The European Parliament’s Committee on Civil Liberties, Justice and Home Affairs, on 7 May issued a draft opinion on the EU’s draft 440-page legal text that will probably form the basis of the future relationship. It cautioned that “any sharing of information [with the UK], including personal data, should be subject to strict safeguards, audit and oversight conditions, including an equivalent level of protection of personal data to that provided by Union law,” (Para.16). It went on to insist on the importance of “robust rules on data protection” (Para 17), with the UK not being allowed to “cherry-pick” (Para 22).

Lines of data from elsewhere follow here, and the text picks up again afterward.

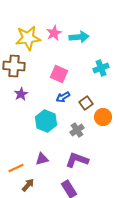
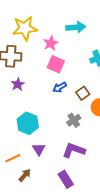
pink star: (54, 33) -> (51, 43), moved
cyan hexagon: (46, 121) -> (28, 123), moved
purple triangle: (42, 159) -> (39, 149), turned -48

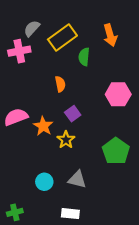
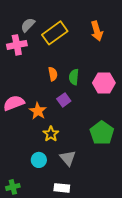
green semicircle: (84, 57) -> (74, 77), moved
yellow star: (66, 140) -> (51, 134), moved
gray triangle: (77, 179) -> (68, 158), turned 36

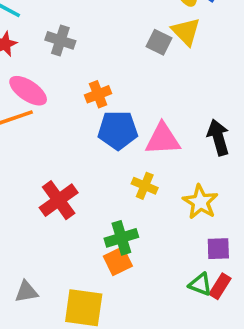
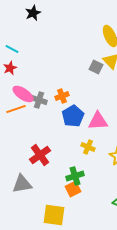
gray cross: (60, 40) -> (39, 100), moved
blue pentagon: (118, 130) -> (73, 116), turned -30
gray triangle: (26, 292) -> (22, 184), moved, size x1.5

EU governments and watchdogs are more aware of the balance that must be struck between adopting measures to help contain Covid-19 and persuading people voluntarily to give up more privacy. For the EU, protecting the latter is important and publicly debated. Test, trace, isolate requires not just an app but efficient staffing to implement it. The risks of outsourcing this to private interests has already been queried – most recently by the Shadow Chancellor for the Duchy of Lancaster, Rachel Reeves, MP for Leeds West. See her letter to Michael Gove of 14 May published on twitter:
All this heightens suspicion that the app is another ruse to undermine the NHS whilst pretending to support it; part of a wider strategy to dismantle and sell off bits of the NHS by stealth. Public health requires more than applause. Until testing becomes universal, and until we have a vaccine, an app may be the best we can hope for. But it could also give false hope and greater cavalier attitudes to social distancing as well as enabling surveillance and steps that could compromise our personal privacy, dignity, equality, autonomy and collective democracy. The ethics of doing that is giving cause for thought in many states across the Channel. Here in the UK perhaps we should simply press pause.